# Plant From 17+ Years Ago - Can Anyone ID It?



## annika (Dec 27, 2008)

Hi, I'm new here. 

About 17 years ago, my husband and I had a 55-gallon aquarium set up with mostly angel fish. We had some kind of floating plant in it. We got the plant from a fish store, although we don't recall now exactly which store we got it at. The plant looked a lot like water sprite/wisteria, but it reproduced by forming tiny baby plants on the ends of the stems. The babies had grew little roots of their own, and would eventually float off and grow into adult plants. It grew rapidly, and required practically no care at all. We'd actually end up discarding some of it, because we had too much.

We'd love to find some more of it, and have consulted both books and local fish stores, but nobody can tell us what it was.

We've got some water sprite in a current tank, and although the leaves look very, very similar, it doesn't seem to reproduce in the same manner. We're raising guppies, and those "mystery" plants would be ideal for the fry to hide in.

Any ideas?

Thanks in advance!


----------



## HeyPK (Jan 23, 2004)

It sounds like it really is water sprite, which does produce small plantlets on its older leaves. Maybe the plant you have now is not water sprite. Can you provide a picture of the plant you have now? The picture, below, shows small floating plants of two varieties of water sprite. The broad leaved variety is not very common now in the hobby.


----------



## annika (Dec 27, 2008)

Sure! Here's a photo of what we've currently got. The roots on it seem to start midway in the stem, and there aren't any baby plants forming. Maybe it's a different variety?

ETA: We bought these in pots, to be grown underwater. We haven't yet tried floating them.


----------



## Newt (Apr 1, 2004)

Looks like Water Sprite or a variant there of.


----------



## HeyPK (Jan 23, 2004)

Yes, it is a variety of water sprite, and yes, it does reproduce new plantlets on older leaves.

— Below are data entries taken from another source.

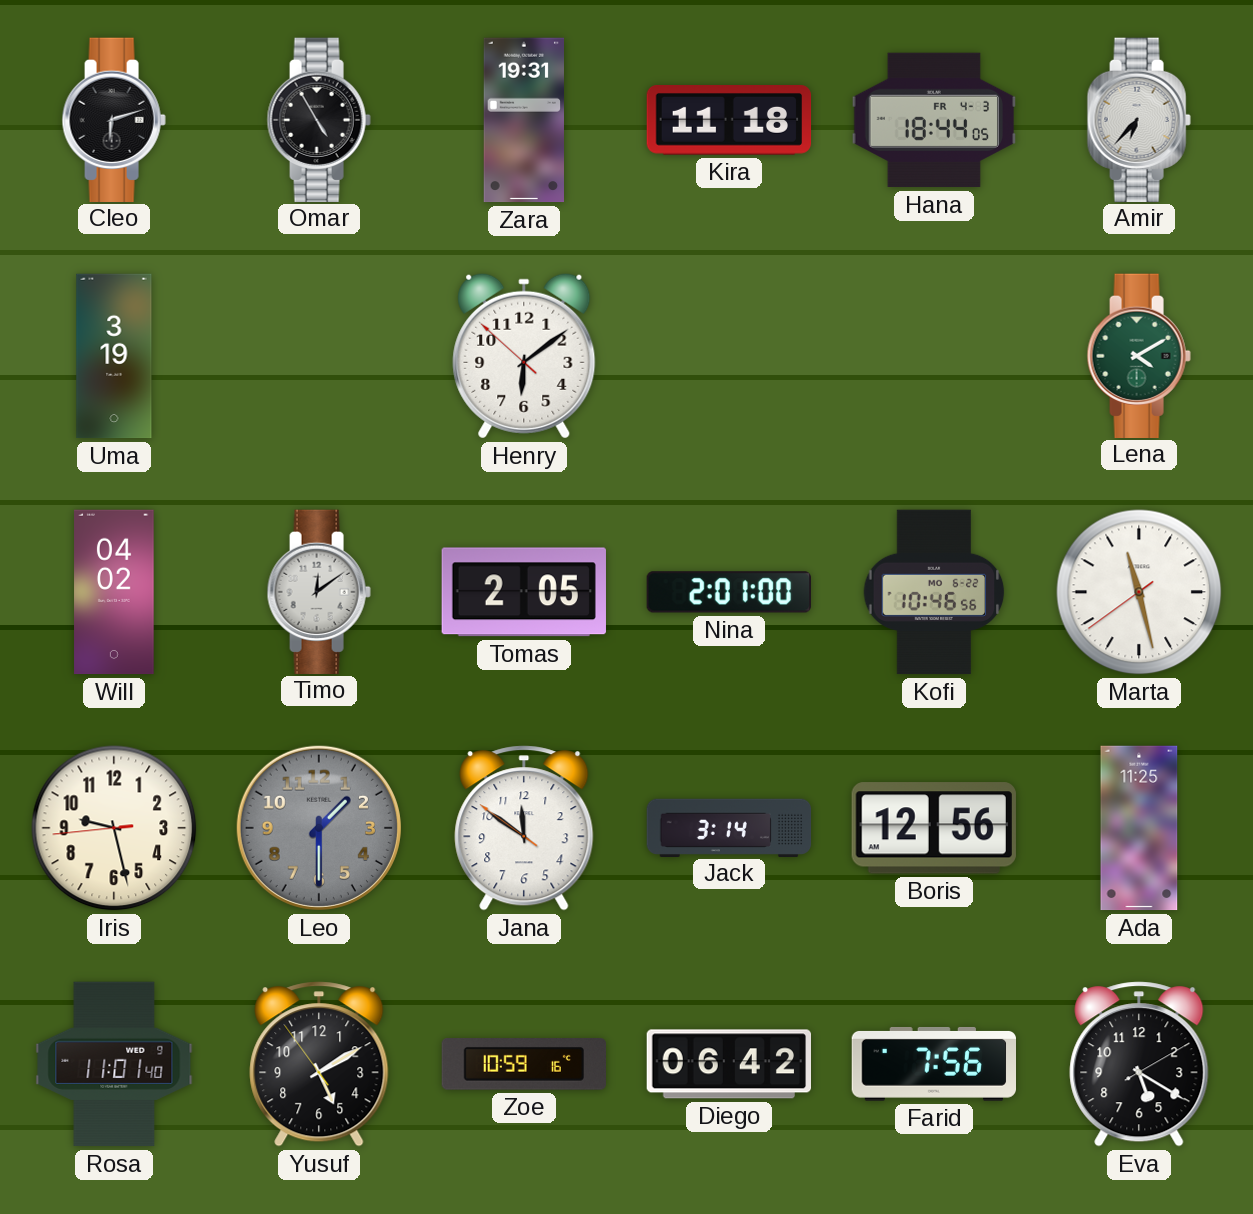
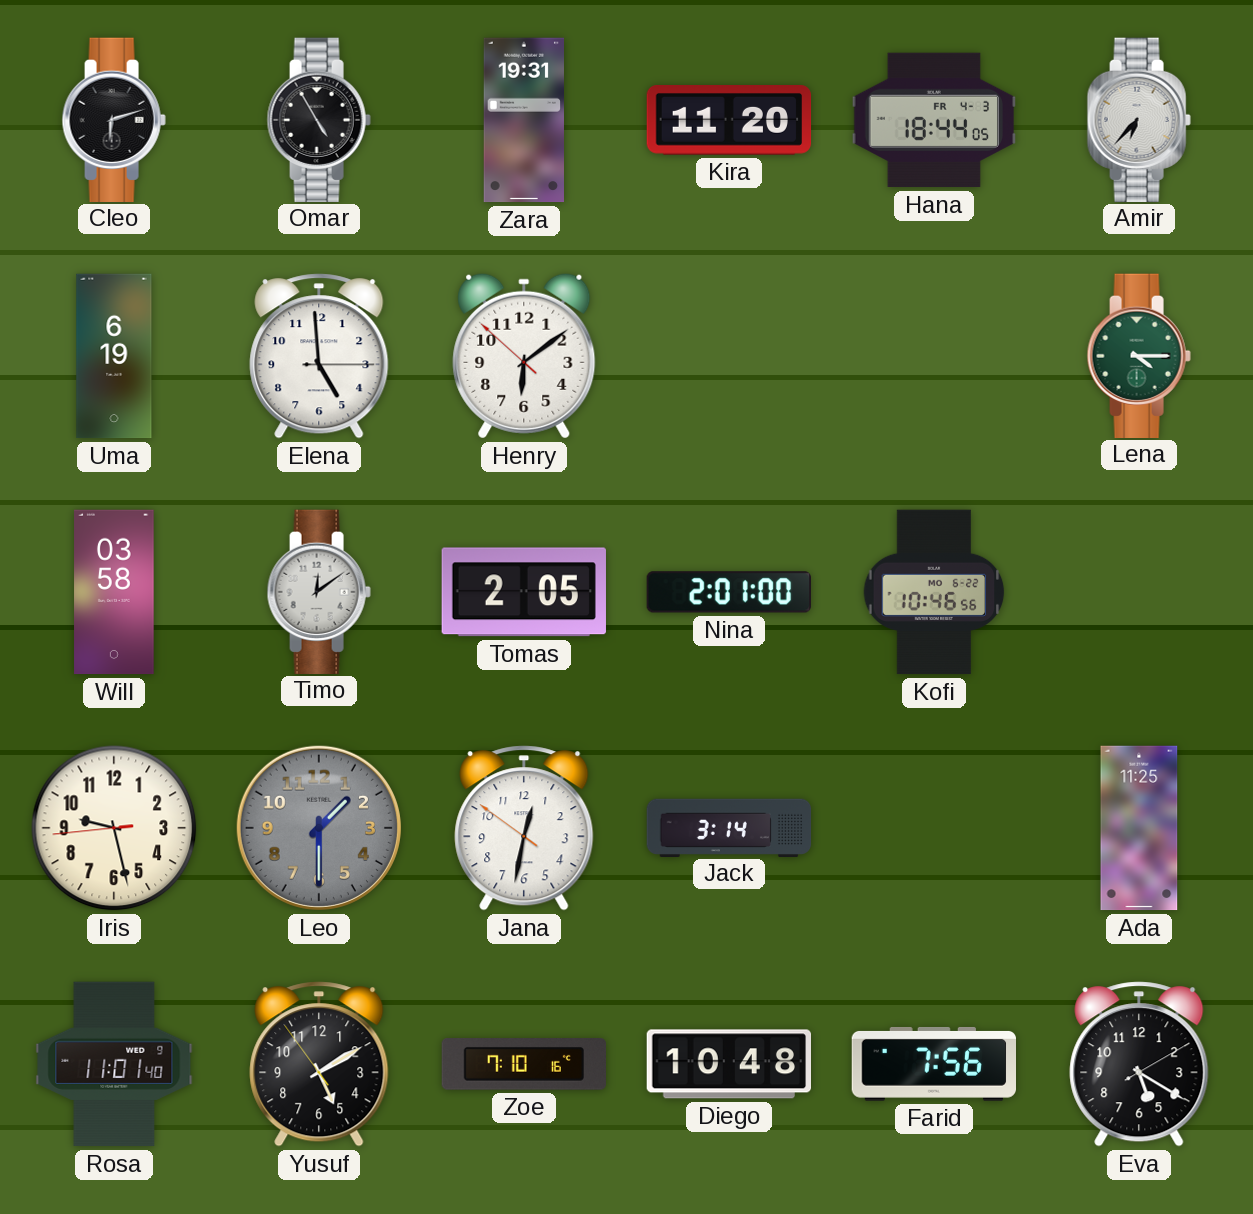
Kira: 11:18 -> 11:20
Uma: 3:19 -> 6:19
Elena: none -> 4:59
Lena: 4:10 -> 4:15
Will: 04:02 -> 03:58
Marta: 11:27 -> none
Jana: 11:50 -> 12:31
Boris: 12:56 -> none
Zoe: 10:59 -> 7:10
Diego: 06:42 -> 10:48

I have this variety, too. Maybe tank conditions (light level too low?) are reducing the rate of vegetative reproduction in your plants. If you wait you should get little plants on the older leaves, Perhaps breaking off an older leaf and letting it float will increase the rate of reproduction.


----------



## PLANT^NUT (May 1, 2007)

Yep !! Water sprite. It can be very prolific and hard to get rid of. This is due to its ability to reproduce like a cut up star fish.


----------